With a name like Mother Clucker, it’s not surprising that a U.K. fried chicken company has been gaining a lot of press attention.

But is it the quality of the company’s fried chicken, or its eyebrow-raising name, that has seen customers flocking to feed on what is rarely a huge crowd puller?

"Tastes so good, I wanna cry,” was how one emotional reviewer reacted to the company’s “tea-brined, buttermilk-soaked, twice-battered fried chicken” -- so it could be the food.

Standing out from the flock

With more than 8,000 fried chicken outlets in the U.K. capital, it’s hard to stand out from the crowd. But -- selling from its converted U.S. army ambulance, the Cluck Truck, which usually roosts in the Truman Brewery in London’s trendy Brick Lane -- that is exactly what this company has succeeded in doing.
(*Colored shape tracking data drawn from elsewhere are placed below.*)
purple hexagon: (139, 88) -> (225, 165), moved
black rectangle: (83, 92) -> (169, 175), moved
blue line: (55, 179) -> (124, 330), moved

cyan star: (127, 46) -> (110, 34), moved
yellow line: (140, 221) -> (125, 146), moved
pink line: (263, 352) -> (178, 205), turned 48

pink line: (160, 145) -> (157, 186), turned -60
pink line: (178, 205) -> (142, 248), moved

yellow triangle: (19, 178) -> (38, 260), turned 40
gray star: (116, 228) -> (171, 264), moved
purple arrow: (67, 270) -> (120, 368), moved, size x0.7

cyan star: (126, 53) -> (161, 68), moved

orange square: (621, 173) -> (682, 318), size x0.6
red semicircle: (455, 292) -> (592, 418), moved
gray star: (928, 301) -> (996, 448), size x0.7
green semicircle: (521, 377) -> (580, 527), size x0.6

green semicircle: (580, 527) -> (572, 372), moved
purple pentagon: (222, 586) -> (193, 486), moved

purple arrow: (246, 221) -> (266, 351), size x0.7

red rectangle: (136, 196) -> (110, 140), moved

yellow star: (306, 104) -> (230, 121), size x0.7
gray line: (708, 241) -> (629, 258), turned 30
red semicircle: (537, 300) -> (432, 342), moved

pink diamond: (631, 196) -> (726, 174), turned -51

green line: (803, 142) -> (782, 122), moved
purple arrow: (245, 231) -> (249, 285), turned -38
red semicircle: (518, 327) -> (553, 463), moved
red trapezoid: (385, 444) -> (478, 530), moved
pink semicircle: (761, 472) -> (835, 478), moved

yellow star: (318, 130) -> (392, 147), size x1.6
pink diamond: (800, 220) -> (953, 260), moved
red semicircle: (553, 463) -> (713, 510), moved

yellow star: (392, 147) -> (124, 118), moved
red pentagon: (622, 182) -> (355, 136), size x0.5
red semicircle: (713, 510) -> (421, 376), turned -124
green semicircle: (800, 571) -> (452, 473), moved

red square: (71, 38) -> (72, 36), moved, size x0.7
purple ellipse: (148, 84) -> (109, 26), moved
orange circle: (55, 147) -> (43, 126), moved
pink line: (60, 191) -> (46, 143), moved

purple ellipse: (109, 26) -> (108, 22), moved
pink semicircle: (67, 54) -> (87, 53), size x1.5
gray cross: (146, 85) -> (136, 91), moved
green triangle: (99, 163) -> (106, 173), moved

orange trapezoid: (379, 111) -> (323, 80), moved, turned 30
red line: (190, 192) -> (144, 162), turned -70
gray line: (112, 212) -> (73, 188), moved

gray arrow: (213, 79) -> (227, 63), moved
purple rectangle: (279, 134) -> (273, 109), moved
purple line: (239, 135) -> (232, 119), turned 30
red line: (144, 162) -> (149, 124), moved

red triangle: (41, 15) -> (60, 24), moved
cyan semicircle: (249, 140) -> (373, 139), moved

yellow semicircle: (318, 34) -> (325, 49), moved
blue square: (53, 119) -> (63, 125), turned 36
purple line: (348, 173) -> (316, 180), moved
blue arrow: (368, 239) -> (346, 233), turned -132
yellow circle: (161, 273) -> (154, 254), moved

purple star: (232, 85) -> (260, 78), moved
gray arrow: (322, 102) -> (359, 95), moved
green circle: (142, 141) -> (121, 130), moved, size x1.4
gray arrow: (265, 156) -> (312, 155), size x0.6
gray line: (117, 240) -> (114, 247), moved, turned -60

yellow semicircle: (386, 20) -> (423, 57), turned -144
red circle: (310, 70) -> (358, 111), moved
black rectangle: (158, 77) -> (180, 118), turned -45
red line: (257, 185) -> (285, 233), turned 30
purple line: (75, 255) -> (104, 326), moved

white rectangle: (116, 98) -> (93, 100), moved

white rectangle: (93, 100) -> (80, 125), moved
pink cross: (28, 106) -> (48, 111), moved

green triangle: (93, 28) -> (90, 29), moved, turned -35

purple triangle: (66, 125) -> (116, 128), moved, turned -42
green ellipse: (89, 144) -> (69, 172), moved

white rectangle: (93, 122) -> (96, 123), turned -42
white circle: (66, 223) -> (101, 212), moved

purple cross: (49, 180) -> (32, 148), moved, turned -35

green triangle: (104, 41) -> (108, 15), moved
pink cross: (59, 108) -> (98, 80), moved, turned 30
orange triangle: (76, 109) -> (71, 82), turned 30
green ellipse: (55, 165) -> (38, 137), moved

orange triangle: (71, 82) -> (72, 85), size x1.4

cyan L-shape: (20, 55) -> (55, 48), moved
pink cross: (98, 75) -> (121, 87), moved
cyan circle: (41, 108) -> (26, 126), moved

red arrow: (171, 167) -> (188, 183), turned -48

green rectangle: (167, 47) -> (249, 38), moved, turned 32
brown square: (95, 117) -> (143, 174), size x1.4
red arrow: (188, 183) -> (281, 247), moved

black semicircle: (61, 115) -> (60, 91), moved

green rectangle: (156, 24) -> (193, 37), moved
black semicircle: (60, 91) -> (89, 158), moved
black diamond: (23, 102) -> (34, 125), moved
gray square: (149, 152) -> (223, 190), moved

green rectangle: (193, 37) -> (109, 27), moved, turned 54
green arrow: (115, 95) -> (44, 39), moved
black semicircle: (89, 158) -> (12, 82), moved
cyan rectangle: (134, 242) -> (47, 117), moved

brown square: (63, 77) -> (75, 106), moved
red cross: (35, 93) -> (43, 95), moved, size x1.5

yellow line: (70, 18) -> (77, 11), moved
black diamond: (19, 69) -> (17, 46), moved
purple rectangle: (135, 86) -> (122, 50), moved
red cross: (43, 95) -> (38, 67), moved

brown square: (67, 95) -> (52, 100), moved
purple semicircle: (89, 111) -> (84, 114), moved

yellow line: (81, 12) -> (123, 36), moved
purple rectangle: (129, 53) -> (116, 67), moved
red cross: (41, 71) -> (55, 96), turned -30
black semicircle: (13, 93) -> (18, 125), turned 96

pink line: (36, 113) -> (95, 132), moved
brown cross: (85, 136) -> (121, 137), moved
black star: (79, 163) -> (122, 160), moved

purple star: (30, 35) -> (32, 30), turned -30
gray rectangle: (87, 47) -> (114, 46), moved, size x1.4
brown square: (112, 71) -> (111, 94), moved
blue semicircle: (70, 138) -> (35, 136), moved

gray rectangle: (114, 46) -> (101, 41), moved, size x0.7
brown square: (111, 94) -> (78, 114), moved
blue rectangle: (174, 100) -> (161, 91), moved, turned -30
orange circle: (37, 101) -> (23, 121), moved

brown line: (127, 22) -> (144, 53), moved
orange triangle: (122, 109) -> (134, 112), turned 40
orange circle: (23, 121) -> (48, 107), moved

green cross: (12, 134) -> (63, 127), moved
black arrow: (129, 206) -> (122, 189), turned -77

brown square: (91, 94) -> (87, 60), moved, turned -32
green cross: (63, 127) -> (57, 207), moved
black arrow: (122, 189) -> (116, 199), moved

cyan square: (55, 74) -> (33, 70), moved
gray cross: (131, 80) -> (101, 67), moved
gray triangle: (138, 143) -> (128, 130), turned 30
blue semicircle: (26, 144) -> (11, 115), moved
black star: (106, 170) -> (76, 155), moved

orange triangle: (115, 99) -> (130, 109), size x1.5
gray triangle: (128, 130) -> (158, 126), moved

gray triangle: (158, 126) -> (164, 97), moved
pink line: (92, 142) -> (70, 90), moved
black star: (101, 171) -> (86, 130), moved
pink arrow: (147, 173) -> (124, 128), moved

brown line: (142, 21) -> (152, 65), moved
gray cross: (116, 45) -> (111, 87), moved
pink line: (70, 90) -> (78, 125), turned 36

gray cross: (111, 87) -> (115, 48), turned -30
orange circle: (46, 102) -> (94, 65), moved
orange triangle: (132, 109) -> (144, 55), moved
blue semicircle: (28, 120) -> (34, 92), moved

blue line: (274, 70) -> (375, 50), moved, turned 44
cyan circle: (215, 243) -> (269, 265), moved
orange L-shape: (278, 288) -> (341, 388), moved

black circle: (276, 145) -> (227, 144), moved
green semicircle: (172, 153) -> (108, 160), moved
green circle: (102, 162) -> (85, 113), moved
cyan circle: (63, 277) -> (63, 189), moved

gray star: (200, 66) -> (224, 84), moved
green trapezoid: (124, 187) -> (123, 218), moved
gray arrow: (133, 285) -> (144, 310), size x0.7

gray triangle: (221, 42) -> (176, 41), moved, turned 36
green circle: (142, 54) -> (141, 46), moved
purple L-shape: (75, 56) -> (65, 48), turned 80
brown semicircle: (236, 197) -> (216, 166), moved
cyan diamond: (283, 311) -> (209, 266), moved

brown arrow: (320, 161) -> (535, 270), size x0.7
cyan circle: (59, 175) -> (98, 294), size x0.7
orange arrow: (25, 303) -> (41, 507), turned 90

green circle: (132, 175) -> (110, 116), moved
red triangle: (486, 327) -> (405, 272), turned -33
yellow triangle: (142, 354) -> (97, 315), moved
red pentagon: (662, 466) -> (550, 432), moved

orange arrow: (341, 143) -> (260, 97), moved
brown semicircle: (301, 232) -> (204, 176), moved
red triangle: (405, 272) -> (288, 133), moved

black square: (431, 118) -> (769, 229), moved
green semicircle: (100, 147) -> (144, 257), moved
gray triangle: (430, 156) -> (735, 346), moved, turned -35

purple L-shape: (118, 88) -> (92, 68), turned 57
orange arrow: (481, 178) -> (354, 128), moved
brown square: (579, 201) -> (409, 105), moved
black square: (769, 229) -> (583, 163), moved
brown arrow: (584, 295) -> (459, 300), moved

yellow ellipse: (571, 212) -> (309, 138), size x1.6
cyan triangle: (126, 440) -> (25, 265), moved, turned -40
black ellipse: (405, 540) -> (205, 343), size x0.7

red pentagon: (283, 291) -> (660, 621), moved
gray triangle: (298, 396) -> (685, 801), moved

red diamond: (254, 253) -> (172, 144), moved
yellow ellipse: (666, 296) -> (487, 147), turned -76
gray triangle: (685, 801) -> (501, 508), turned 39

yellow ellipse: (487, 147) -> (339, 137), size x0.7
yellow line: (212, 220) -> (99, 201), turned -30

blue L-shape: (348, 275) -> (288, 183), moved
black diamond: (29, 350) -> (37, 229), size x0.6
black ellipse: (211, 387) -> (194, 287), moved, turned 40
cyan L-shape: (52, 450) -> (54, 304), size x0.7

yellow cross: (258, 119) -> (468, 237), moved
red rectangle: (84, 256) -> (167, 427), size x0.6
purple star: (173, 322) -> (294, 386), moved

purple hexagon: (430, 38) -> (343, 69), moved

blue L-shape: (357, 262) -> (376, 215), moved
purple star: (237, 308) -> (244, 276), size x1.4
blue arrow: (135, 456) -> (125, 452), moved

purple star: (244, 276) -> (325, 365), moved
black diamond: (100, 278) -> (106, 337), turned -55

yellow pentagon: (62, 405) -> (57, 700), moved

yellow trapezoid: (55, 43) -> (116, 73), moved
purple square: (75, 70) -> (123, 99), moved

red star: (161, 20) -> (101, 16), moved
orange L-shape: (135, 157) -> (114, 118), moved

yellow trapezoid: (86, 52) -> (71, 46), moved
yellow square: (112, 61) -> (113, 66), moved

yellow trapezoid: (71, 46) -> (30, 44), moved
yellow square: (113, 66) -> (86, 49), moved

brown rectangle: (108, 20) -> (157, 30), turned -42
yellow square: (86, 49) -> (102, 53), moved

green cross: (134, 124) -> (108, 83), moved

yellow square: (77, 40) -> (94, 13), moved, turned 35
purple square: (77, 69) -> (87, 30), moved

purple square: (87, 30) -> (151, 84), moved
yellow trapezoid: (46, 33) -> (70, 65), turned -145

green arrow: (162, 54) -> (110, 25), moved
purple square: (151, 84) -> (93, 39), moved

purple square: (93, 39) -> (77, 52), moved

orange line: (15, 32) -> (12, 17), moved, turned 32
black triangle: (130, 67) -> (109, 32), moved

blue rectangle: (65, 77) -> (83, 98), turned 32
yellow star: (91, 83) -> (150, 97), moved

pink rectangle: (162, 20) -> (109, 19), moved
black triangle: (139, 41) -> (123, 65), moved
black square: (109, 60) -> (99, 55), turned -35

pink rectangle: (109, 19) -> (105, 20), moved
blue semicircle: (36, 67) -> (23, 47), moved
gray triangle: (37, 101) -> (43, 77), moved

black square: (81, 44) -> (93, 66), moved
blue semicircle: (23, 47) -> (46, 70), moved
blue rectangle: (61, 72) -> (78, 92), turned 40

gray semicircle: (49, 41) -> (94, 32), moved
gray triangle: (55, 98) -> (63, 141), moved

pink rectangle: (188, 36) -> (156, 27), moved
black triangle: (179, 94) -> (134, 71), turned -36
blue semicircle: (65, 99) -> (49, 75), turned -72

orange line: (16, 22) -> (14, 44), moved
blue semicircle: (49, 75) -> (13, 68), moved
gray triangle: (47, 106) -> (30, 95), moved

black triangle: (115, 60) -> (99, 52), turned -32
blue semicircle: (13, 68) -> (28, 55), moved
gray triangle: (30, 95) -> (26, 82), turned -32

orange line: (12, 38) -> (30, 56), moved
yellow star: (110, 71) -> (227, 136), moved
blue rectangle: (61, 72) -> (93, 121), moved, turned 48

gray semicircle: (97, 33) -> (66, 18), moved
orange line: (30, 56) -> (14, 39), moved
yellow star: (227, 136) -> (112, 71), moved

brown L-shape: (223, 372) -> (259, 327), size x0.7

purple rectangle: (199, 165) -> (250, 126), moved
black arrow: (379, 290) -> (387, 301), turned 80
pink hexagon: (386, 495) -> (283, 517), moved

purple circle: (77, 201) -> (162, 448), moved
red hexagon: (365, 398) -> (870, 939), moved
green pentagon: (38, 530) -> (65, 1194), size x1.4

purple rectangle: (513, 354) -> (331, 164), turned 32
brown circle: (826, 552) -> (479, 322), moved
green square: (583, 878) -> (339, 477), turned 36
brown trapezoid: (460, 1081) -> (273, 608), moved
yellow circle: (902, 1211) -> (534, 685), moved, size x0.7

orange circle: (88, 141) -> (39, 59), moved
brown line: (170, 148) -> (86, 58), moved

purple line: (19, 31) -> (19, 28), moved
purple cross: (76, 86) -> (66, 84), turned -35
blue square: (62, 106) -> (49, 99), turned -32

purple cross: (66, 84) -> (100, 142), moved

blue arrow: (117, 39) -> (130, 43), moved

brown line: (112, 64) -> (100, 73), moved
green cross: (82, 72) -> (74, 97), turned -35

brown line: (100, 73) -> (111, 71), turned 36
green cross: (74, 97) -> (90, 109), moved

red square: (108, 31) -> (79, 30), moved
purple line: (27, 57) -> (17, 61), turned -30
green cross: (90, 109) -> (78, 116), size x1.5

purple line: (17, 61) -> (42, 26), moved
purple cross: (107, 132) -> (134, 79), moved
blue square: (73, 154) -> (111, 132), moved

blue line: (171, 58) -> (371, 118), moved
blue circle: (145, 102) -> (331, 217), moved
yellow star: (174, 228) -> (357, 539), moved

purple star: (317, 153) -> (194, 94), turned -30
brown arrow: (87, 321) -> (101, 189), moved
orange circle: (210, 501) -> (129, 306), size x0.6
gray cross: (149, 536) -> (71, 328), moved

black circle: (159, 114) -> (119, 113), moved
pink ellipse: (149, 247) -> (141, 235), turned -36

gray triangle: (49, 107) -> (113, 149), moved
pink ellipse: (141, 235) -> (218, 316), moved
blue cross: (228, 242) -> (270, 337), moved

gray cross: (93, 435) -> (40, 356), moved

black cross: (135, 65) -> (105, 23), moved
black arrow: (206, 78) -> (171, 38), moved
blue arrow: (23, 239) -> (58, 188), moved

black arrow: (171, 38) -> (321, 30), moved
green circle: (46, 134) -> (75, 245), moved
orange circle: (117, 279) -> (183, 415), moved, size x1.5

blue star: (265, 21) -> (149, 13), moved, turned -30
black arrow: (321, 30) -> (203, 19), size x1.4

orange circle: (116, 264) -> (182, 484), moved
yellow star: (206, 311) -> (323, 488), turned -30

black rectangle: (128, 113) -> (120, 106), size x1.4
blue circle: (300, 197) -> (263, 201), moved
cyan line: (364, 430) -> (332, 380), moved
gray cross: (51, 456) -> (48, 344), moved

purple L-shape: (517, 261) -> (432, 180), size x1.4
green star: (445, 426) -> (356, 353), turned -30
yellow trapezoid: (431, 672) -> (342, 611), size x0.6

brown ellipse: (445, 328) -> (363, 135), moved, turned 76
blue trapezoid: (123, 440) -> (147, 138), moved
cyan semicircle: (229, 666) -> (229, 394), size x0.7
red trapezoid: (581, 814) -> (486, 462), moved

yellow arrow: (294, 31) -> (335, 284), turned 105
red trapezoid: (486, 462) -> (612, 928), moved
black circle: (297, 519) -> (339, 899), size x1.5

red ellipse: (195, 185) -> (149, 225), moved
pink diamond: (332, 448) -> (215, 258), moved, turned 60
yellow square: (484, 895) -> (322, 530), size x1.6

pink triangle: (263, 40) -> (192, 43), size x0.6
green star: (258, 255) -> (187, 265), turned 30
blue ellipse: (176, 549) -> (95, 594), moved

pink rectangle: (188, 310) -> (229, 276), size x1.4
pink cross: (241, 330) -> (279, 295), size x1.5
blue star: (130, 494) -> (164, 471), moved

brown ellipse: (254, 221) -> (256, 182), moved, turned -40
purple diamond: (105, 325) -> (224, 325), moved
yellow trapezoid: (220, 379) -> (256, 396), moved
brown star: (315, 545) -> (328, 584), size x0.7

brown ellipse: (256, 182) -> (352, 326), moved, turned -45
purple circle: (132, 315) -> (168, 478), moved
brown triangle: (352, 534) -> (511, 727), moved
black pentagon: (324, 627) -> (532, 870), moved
Since its establishment in 2013, even luxury magazine Conde Nast Traveler has been to taste the fried food on offer, which includes “Cluckwiches as big as human heads,” or a meal deal of chicken strips, fries and a drink for GBP9 (US$13.80).

In the U.K., chicken outlets, on the whole, tend to be low priced, but Mother Clucker certainly does not seem to have had any problems charging a premium price. According to Trip Advisor, you can expect to queue for 30-40 minutes during the lunch time rush, a pretty good indication of the outlet’s popularity.

Growing trend or flight of fancy?

High-end fried chicken appears to be on the up across the country. London is also home to free range Bird and Manchester’s Yard & Coop. Visit its website if you want to “check out the hot birds” on its menu.

Time will tell whether this phenomenon will last. Using premium ingredients and cooking to perfection can all too quickly fall by the wayside as demand outstrips small companies’ ability to supply, and it’s a limited crowd that can afford to go premium when standard product is so easily available.

I’ve not tried this gourmet chicken, but I have been to gourmet burger outlets - before the recent World Health Organization announcements on red meat and cancer - and found the offering truly dismal. Give me your usual quick service restaurant food any time.

At the end of the day, it’s the product that keeps customers coming back, rather than a clever name, risqué language or unusual marketing.

And if the name Mother Clucker took you by surprise (it did me), then you don’t know the global fried chicken market. There are businesses across the U.S. with similar names, albeit usually seasoned slightly with the word restaurant or similar.